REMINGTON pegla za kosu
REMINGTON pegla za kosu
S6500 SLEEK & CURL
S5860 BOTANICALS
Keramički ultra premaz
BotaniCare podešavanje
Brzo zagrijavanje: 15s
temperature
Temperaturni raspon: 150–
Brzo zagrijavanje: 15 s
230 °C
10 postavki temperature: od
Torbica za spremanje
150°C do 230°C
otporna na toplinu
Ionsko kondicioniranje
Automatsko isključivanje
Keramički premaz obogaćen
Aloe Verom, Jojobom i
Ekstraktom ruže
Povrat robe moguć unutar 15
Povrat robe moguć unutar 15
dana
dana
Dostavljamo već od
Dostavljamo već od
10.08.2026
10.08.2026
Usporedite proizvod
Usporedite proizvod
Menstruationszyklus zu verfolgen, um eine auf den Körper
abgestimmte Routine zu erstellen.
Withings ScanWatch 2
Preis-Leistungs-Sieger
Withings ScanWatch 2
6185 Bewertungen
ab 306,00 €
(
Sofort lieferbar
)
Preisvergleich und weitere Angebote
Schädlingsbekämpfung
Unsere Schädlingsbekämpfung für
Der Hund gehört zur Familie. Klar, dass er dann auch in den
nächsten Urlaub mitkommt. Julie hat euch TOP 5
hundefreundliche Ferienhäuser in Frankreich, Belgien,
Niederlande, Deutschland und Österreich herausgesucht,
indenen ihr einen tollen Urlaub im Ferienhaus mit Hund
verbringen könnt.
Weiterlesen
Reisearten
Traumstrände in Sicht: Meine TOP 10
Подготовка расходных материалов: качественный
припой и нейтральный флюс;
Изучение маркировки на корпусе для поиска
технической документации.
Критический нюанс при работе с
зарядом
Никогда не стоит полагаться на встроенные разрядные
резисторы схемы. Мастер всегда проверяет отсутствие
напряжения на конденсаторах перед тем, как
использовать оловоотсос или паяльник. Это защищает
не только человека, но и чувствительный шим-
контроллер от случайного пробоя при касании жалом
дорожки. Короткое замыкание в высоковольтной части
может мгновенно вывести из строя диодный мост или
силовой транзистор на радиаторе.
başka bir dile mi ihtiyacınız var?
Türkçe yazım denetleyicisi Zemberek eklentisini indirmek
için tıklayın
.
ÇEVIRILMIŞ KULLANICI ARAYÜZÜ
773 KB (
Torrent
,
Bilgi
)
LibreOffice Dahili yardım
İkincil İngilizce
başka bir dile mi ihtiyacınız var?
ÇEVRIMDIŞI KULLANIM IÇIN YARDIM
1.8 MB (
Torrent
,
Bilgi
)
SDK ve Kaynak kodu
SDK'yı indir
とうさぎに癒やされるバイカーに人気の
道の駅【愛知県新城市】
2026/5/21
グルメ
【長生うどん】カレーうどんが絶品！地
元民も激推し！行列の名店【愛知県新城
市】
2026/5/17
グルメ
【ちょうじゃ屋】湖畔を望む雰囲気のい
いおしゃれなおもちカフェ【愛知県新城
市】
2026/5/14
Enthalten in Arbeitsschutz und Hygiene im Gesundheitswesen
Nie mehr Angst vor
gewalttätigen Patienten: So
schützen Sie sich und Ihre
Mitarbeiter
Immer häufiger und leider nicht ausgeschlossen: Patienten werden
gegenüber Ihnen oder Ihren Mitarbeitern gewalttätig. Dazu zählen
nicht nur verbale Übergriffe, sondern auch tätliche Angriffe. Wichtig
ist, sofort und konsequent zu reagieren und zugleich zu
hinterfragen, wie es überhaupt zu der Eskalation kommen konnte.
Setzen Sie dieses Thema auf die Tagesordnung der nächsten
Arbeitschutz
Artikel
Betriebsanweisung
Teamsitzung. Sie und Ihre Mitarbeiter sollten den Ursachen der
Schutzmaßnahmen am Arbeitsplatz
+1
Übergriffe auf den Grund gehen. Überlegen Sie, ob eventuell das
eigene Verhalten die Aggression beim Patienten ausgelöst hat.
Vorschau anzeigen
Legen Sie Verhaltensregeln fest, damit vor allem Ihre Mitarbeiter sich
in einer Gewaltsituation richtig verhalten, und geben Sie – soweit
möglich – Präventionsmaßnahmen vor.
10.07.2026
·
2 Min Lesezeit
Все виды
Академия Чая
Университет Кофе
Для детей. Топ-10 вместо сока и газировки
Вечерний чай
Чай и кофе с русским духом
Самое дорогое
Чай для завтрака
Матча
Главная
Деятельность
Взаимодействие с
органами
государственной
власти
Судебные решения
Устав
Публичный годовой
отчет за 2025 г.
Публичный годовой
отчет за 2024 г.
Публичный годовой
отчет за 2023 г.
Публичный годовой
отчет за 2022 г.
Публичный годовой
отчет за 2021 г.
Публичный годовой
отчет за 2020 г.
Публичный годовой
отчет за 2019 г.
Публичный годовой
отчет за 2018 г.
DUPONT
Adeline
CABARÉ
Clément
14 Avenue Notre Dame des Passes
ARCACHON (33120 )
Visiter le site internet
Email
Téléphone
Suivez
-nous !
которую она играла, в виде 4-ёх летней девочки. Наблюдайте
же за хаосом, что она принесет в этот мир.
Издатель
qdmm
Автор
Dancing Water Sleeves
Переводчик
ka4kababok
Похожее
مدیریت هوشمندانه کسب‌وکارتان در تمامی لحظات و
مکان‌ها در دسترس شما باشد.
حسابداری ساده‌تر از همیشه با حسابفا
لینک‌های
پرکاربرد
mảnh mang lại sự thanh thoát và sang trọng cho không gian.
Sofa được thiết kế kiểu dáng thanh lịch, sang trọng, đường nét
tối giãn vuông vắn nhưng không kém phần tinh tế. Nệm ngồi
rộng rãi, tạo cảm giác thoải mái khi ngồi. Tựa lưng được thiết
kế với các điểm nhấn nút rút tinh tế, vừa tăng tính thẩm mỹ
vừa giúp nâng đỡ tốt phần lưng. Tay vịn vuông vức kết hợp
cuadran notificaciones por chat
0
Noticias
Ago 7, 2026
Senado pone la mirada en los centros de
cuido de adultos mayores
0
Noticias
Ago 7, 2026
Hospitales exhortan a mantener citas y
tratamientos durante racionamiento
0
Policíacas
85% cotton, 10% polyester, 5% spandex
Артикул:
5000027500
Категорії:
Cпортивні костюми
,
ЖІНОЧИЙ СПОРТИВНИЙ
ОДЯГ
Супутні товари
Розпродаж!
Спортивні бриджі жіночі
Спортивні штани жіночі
···
▶ _Activity_
Check each line of the records above for the string "tinh", and report every line that has it.

▶ _Response below_
tối giãn vuông vắn nhưng không kém phần tinh tế. Nệm ngồi
kế với các điểm nhấn nút rút tinh tế, vừa tăng tính thẩm mỹ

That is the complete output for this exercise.